-- DATA EXTRACTS --
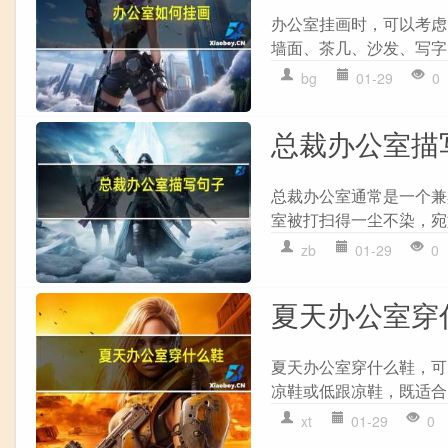
办公室挂画时，可以考虑以
墙面、茶几、沙发、写字台
bg
01-29
0
总裁办公室描
总裁办公室通常是一个兼
室被打扫得一尘不染，宛如
zb
01-29
0
夏天办公室穿
夏天办公室穿什么鞋，可
凉鞋或低跟凉鞋，既适合
xt
01-29
0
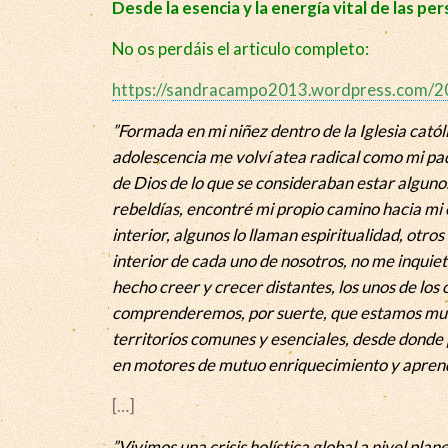
Desde la esencia y la energía vital de las pe
No os perdáis el articulo completo:
https://sandracampo2013.wordpress.com/201
”Formada en mi niñez dentro de la Iglesia catól
adolescencia me volví atea radical como mi pa
de Dios de lo que se consideraban estar algunos
rebeldías, encontré mi propio camino hacia mi
interior, algunos lo llaman espiritualidad, otro
interior de cada uno de nosotros, no me inqui
hecho creer y crecer distantes, los unos de los
comprenderemos, por suerte, que estamos muc
territorios comunes y esenciales, desde donde
en motores de mutuo enriquecimiento y aprend
[…]
”Vivimos una crisis holística global a nivel pl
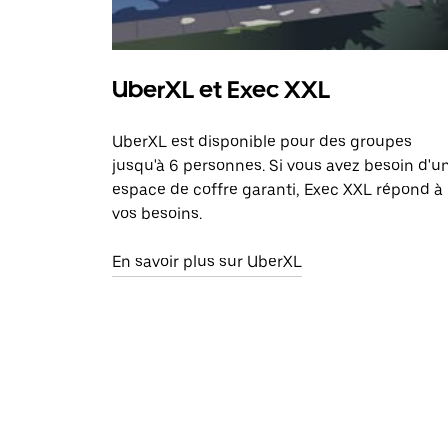
UberXL et Exec XXL
UberXL est disponible pour des groupes
jusqu'à 6 personnes. Si vous avez besoin d'u
espace de coffre garanti, Exec XXL répond à
vos besoins.
En savoir plus sur UberXL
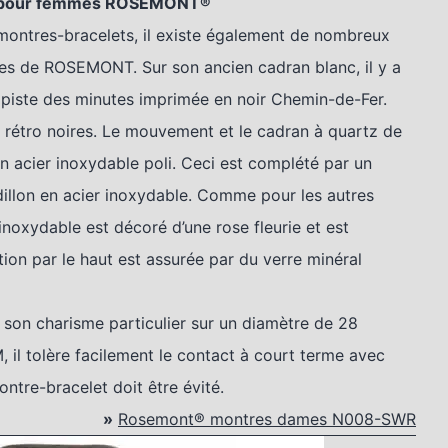
 pour femmes ROSEMONT
®
 montres-bracelets, il existe également de nombreux
es de ROSEMONT. Sur son ancien cadran blanc, il y a
ne piste des minutes imprimée en noir Chemin-de-Fer.
 rétro noires. Le mouvement et le cadran à quartz de
en acier inoxydable poli. Ceci est complété par un
dillon en acier inoxydable. Comme pour les autres
noxydable est décoré d’une rose fleurie et est
ion par le haut est assurée par du verre minéral
son charisme particulier sur un diamètre de 28
, il tolère facilement le contact à court terme avec
ntre-bracelet doit être évité.
»
Rosemont® montres dames N008-SWR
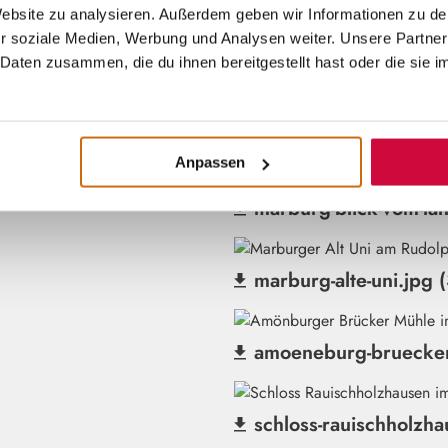
(Datei herunterladen)
 Website zu analysieren. Außerdem geben wir Informationen zu d
r soziale Medien, Werbung und Analysen weiter. Unsere Partner
marburg-elisabeth-2.j
Daten zusammen, die du ihnen bereitgestellt hast oder die sie 
(Datei herunterladen)
marburg-havana.jpg (
(Datei herunterladen)
Anpassen
marburg-blick-vom-la
(Datei herunterladen)
marburg-alte-uni.jpg 
(Datei herunterladen)
amoeneburg-bruecker
(Datei herunterladen)
schloss-rauischholzha
(Datei herunterladen)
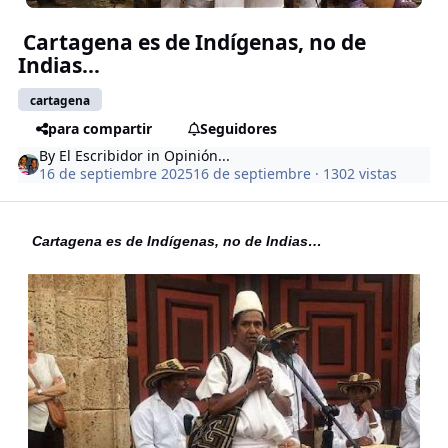
Cartagena es de Indígenas, no de
Indias…
cartagena
para compartir
Seguidores
By
El Escribidor
in
Opinión...
16 de septiembre 2025
16 de septiembre
· 1302 vistas
Cartagena es de Indígenas, no de Indias…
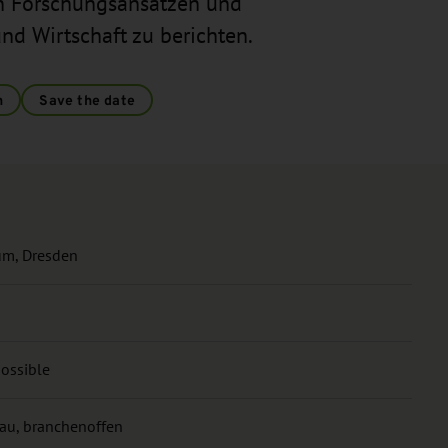
en Forschungsansätzen und
d Wirtschaft zu berichten.
n
Save the date
m, Dresden
possible
au, branchenoffen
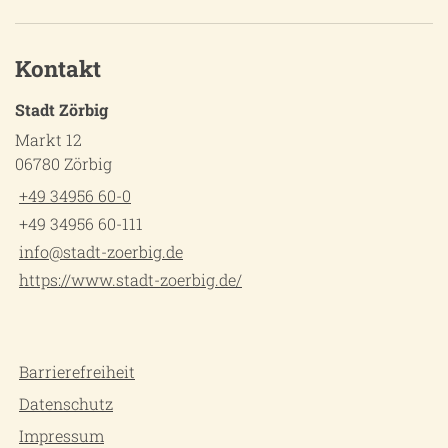
Kontakt
Stadt Zörbig
Markt 12
06780 Zörbig
+49 34956 60-0
+49 34956 60-111
info@stadt-zoerbig.de
https://www.stadt-zoerbig.de/
Barrierefreiheit
Datenschutz
Impressum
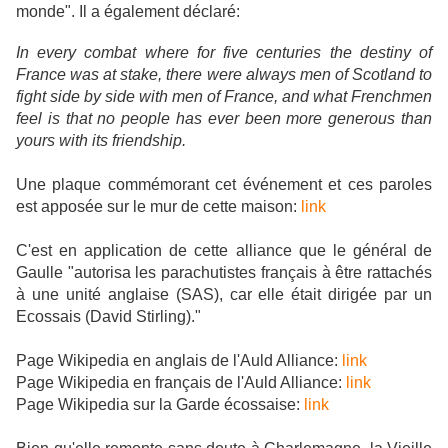
monde". Il a également déclaré:
In every combat where for five centuries the destiny of
France was at stake, there were always men of Scotland to
fight side by side with men of France, and what Frenchmen
feel is that no people has ever been more generous than
yours with its friendship.
Une plaque commémorant cet événement et ces paroles
est apposée sur le mur de cette maison:
link
C'est en application de cette alliance que le général de
Gaulle "autorisa les parachutistes français à être rattachés
à une unité anglaise (SAS), car elle était dirigée par un
Ecossais (David Stirling)."
Page Wikipedia en anglais de l'Auld Alliance:
link
Page Wikipedia en français de l'Auld Alliance:
link
Page Wikipedia sur la Garde écossaise:
link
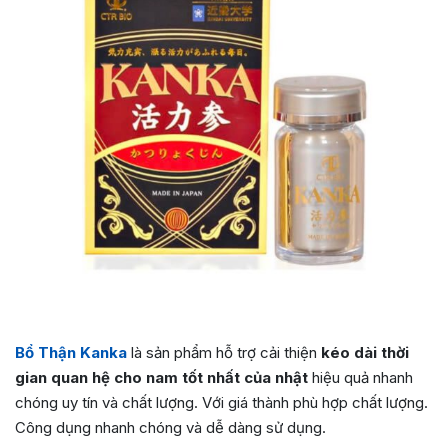
Bổ Thận Kanka
là sản phẩm hỗ trợ cải thiện
kéo dài thời
gian quan hệ cho nam tốt nhất của nhật
hiệu quả nhanh
chóng uy tín và chất lượng. Với giá thành phù hợp chất lượng.
Công dụng nhanh chóng và dễ dàng sử dụng.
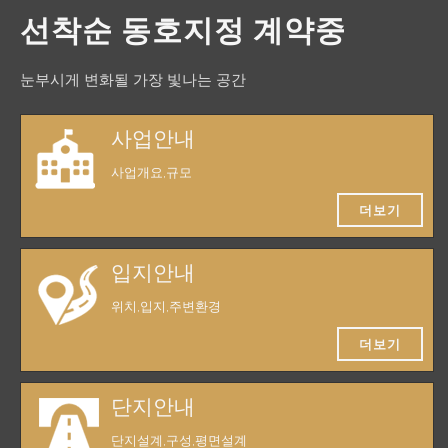
선착순 동호지정 계약중
눈부시게 변화될 가장 빛나는 공간
사업안내
사업개요,규모
더보기
입지안내
위치,입지,주변환경
더보기
단지안내
단지설계,구성,평면설계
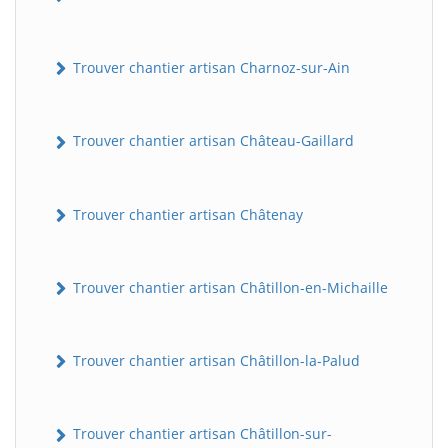
Trouver chantier artisan Charnoz-sur-Ain
Trouver chantier artisan Château-Gaillard
Trouver chantier artisan Châtenay
Trouver chantier artisan Châtillon-en-Michaille
Trouver chantier artisan Châtillon-la-Palud
Trouver chantier artisan Châtillon-sur-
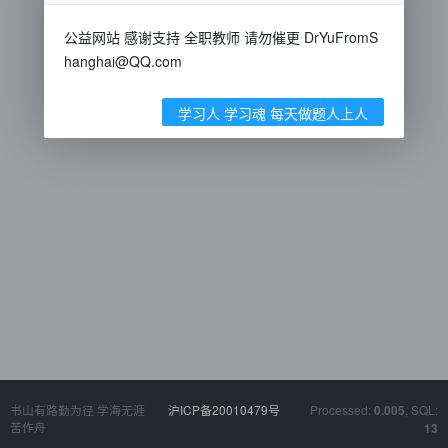
公益网站 感谢支持 全职教师 请勿催更 DrYuFromS
hanghai@QQ.com
学习人 学习魂 每天做题人上人
书山有路勤为径 学海无涯
沪ICP备20010479号
Processed:
, SQL:
0.005
苦作舟
13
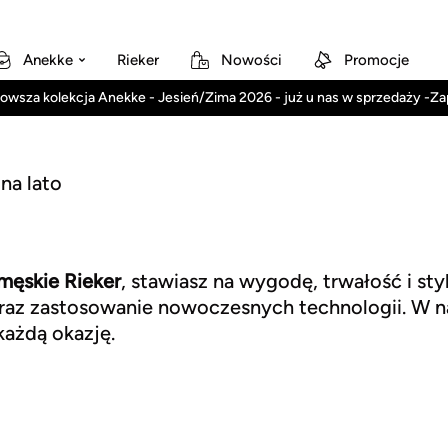
Anekke
Rieker
Nowości
Promocje
owsza kolekcja Anekke - Jesień/Zima 2026 - już u nas w sprzedaży -Z
 na lato
 męskie Rieker
, stawiasz na wygodę, trwałość i sty
oraz zastosowanie nowoczesnych technologii. W na
każdą okazję.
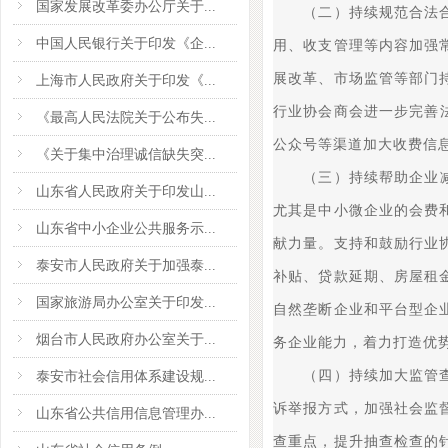
国家发展改革委办公厅关于...
（二）持续规范合法合理
中国人民银行关于印发《企...
用、收支管理等内容加强
展改革、市场监管等部门
上海市人民政府关于印发《...
行业协会商会进一步完善
《最高人民法院关于公布失...
公众号等渠道加大收费信
《关于集中治理诚信缺失突...
（三）持续帮助企业减负
山东省人民政府关于印发山...
尤其是中小微企业的会费
山东省中小企业公共服务示...
献力量。支持和鼓励行业
泰安市人民政府关于加强泰...
补贴、贷款延期、房屋租
国家旅游局办公室关于印发...
自然垄断企业和平台型企
烟台市人民政府办公室关于...
务企业能力，着力打造优
（四）持续加大监管查处
泰安市社会信用体系建设规...
诉举报方式，加强社会监
山东省公共信用信息管理办...
查重点，提升抽查检查的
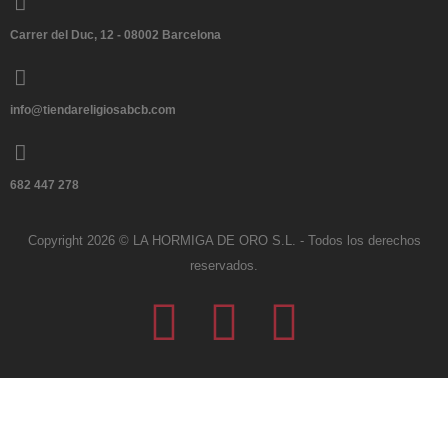
Carrer del Duc, 12 - 08002 Barcelona
info@tiendareligiosabcb.com
682 447 278
Copyright 2026 © LA HORMIGA DE ORO S.L. - Todos los derechos
reservados.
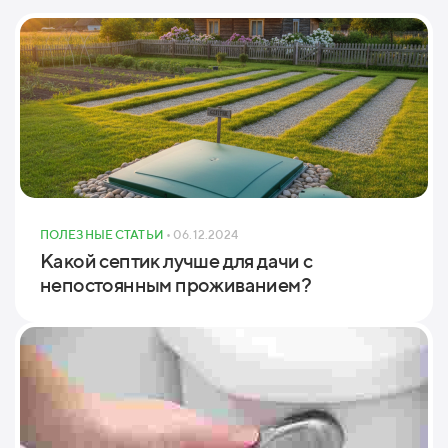
ПОЛЕЗНЫЕ СТАТЬИ
• 06.12.2024
Какой септик лучше для дачи с
непостоянным проживанием?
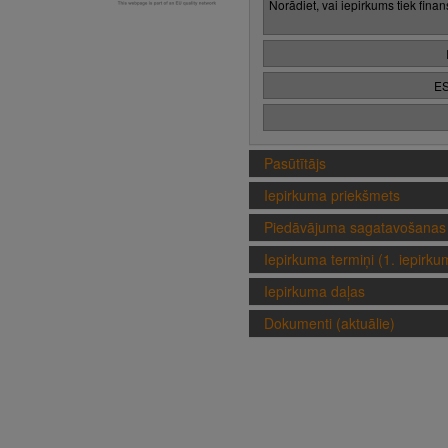
Norādiet, vai iepirkums tiek fina
ES
Pasūtītājs
Iepirkuma priekšmets
Piedāvājuma sagatavošanas 
Iepirkuma termiņi (1. iepirk
Iepirkuma daļas
Dokumenti (aktuālie)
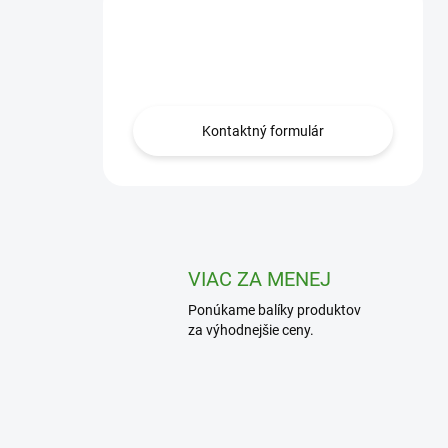
Máte otázku?
Obráťte sa na nás.
Kontaktný formulár
VIAC ZA MENEJ
Ponúkame balíky produktov
za výhodnejšie ceny.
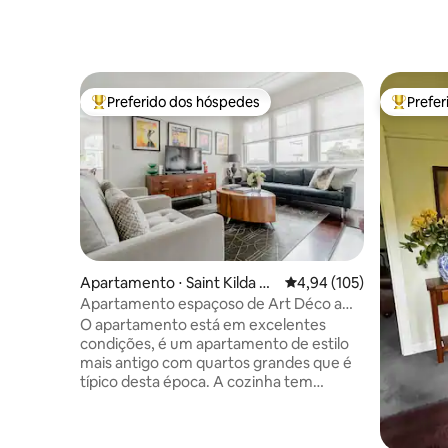
Preferido dos hóspedes
Prefe
Entre os melhores preferidos dos hóspedes
Entre os
Apartamento ⋅ Saint Kilda W
4,94 de uma avaliação m
4,94 (105)
est
Apartamento espaçoso de Art Déco a
poucos passos da praia
O apartamento está em excelentes
condições, é um apartamento de estilo
mais antigo com quartos grandes que é
típico desta época. A cozinha tem
eletrodomésticos Miele e todos os
equipamentos de cozinha essenciais. Há
uma lareira na sala de estar para os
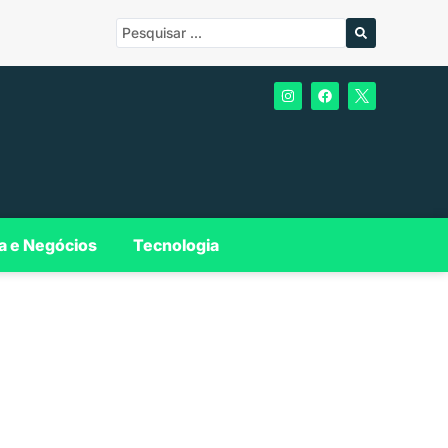
a e Negócios
Tecnologia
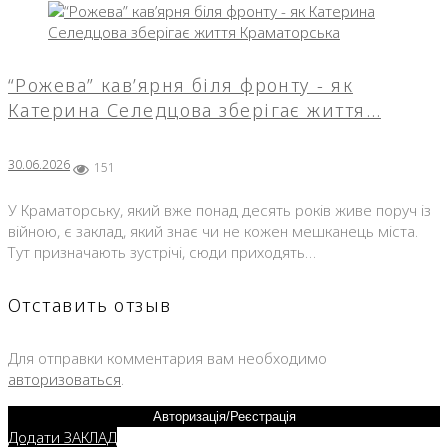
“Рожева” кав’ярня біля фронту - як
Катерина Селедцова зберігає життя…
30.06.2026
151
У Краматорську, який вже понад десять років живе поруч із
війною, є заклад, який знає чи не кожен мешканець міста.
Тут призначають зустрічі, сюди приходять…
Отставить отзыв
Для отправки комментария вам необходимо
авторизоваться
.
Авторизація/Реєстрація
Додати ЗАКЛАД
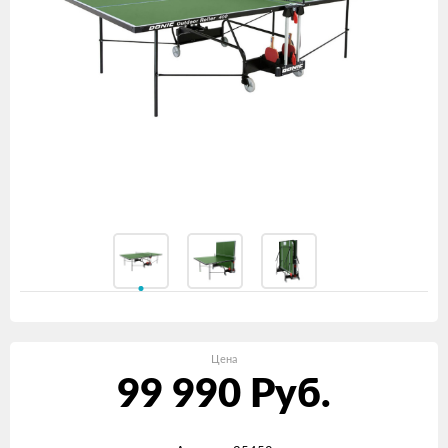
Цена
99 990
Руб.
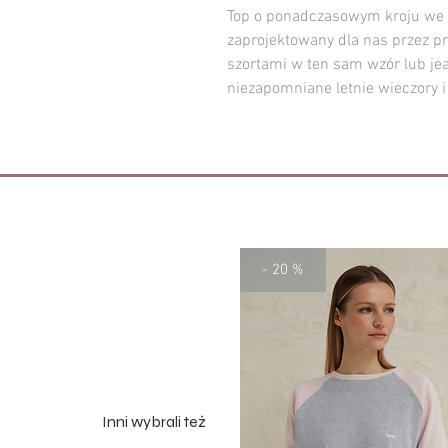
Top o ponadczasowym kroju we w
zaprojektowany dla nas przez pr
szortami w ten sam wzór lub je
niezapomniane letnie wieczory i
- 20 %
Inni wybrali też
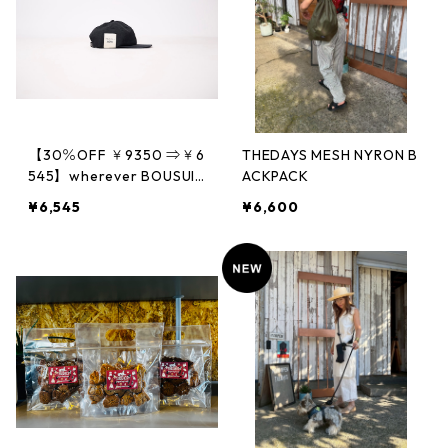
【30％OFF ￥9350 ⇒￥6
THEDAYS MESH NYRON B
545】wherever BOUSUI
ACKPACK
Cap- CORDURA
¥6,545
¥6,600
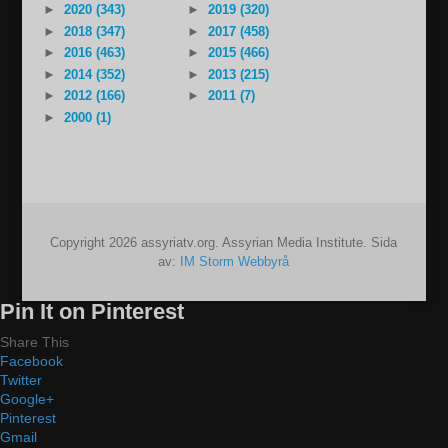
►
2020 (343)
►
2019 (320)
►
2018 (347)
►
2017 (458)
►
2016 (463)
►
2015 (466)
►
2014 (352)
►
2013 (215)
►
2012 (166)
►
2011 (7)
►
2000 (1)
Copyright 2026 assyriatv.org. Assyrian Media Institute. Sida
av:
IM Storm Webbyrå
Pin It on Pinterest
Share This
Facebook
Twitter
Google+
Pinterest
Gmail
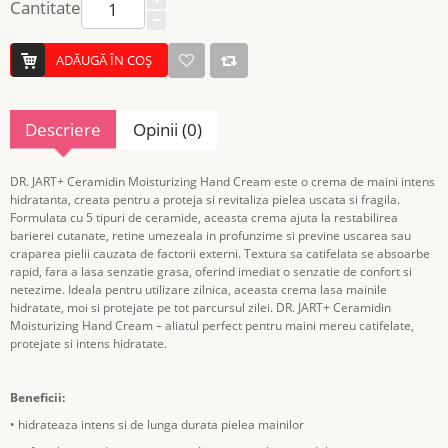
Cantitate
ADĂUGĂ ÎN COŞ
Descriere
Opinii (0)
DR. JART+ Ceramidin Moisturizing Hand Cream este o crema de maini intens
hidratanta, creata pentru a proteja si revitaliza pielea uscata si fragila.
Formulata cu 5 tipuri de ceramide, aceasta crema ajuta la restabilirea
barierei cutanate, retine umezeala in profunzime si previne uscarea sau
craparea pielii cauzata de factorii externi. Textura sa catifelata se absoarbe
rapid, fara a lasa senzatie grasa, oferind imediat o senzatie de confort si
netezime. Ideala pentru utilizare zilnica, aceasta crema lasa mainile
hidratate, moi si protejate pe tot parcursul zilei. DR. JART+ Ceramidin
Moisturizing Hand Cream – aliatul perfect pentru maini mereu catifelate,
protejate si intens hidratate.
Beneficii:
• hidrateaza intens si de lunga durata pielea mainilor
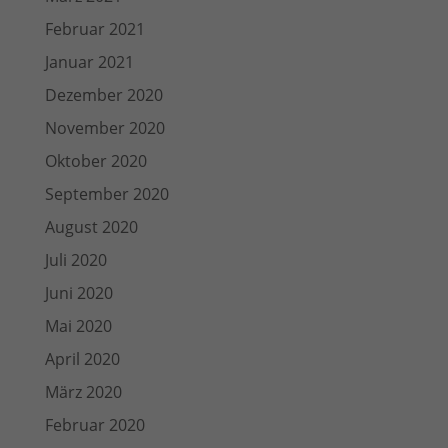
Februar 2021
Januar 2021
Dezember 2020
November 2020
Oktober 2020
September 2020
August 2020
Juli 2020
Juni 2020
Mai 2020
April 2020
März 2020
Februar 2020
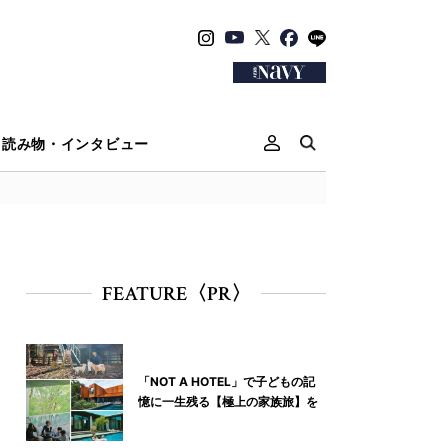
読み物・インタビュー
FEATURE〈PR〉
「NOT A HOTEL」で子どもの記
憶に一生残る【極上の家族旅】を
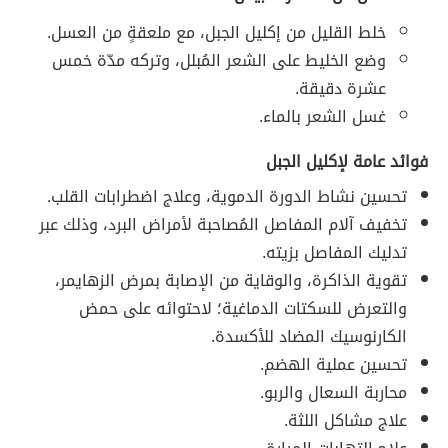
خلط القليل من إكليل الجبل، مع ملعقةٍ من العسل.
وضع الخليط على الشعر المُبلل، وتركه مدّة خمس
عشرة دقيقة.
غسل الشعر بالماء.
فوائد عامة لإكليل الجبل
تحسين نشاط الدورة الدموية، وعلاج اضطرابات القلب.
تخفيف آلام المفاصل المُصاحبة لأمراض البرد، وذلك عبر
تدليك المفاصل بزيته.
تقوية الذاكرة، والوقاية من الإصابة بمرض الزهايمر،
والتعرض للسكتات الدماغية؛ لاحتوائه على حمض
الكارنوسيك المضاد للأكسدة.
تحسين عملية الهضم.
محاربة السعال والربو.
علاج مشاكل اللثة.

-- TASK ITEM --
Without the pictures, give again exactly the lines above starting at the line containing "netezime. Ideala pentru" and ending at the line containing "تقوية الذاكرة، والوقاية".

-- TASK RESULT --
netezime. Ideala pentru utilizare zilnica, aceasta crema lasa mainile
hidratate, moi si protejate pe tot parcursul zilei. DR. JART+ Ceramidin
Moisturizing Hand Cream – aliatul perfect pentru maini mereu catifelate,
protejate si intens hidratate.
Beneficii:
• hidrateaza intens si de lunga durata pielea mainilor
Februar 2021
Januar 2021
Dezember 2020
November 2020
Oktober 2020
September 2020
August 2020
Juli 2020
Juni 2020
Mai 2020
April 2020
März 2020
Februar 2020
読み物・インタビュー
FEATURE〈PR〉
「NOT A HOTEL」で子どもの記
憶に一生残る【極上の家族旅】を
خلط القليل من إكليل الجبل، مع ملعقةٍ من العسل.
وضع الخليط على الشعر المُبلل، وتركه مدّة خمس
عشرة دقيقة.
غسل الشعر بالماء.
فوائد عامة لإكليل الجبل
تحسين نشاط الدورة الدموية، وعلاج اضطرابات القلب.
تخفيف آلام المفاصل المُصاحبة لأمراض البرد، وذلك عبر
تدليك المفاصل بزيته.
تقوية الذاكرة، والوقاية من الإصابة بمرض الزهايمر،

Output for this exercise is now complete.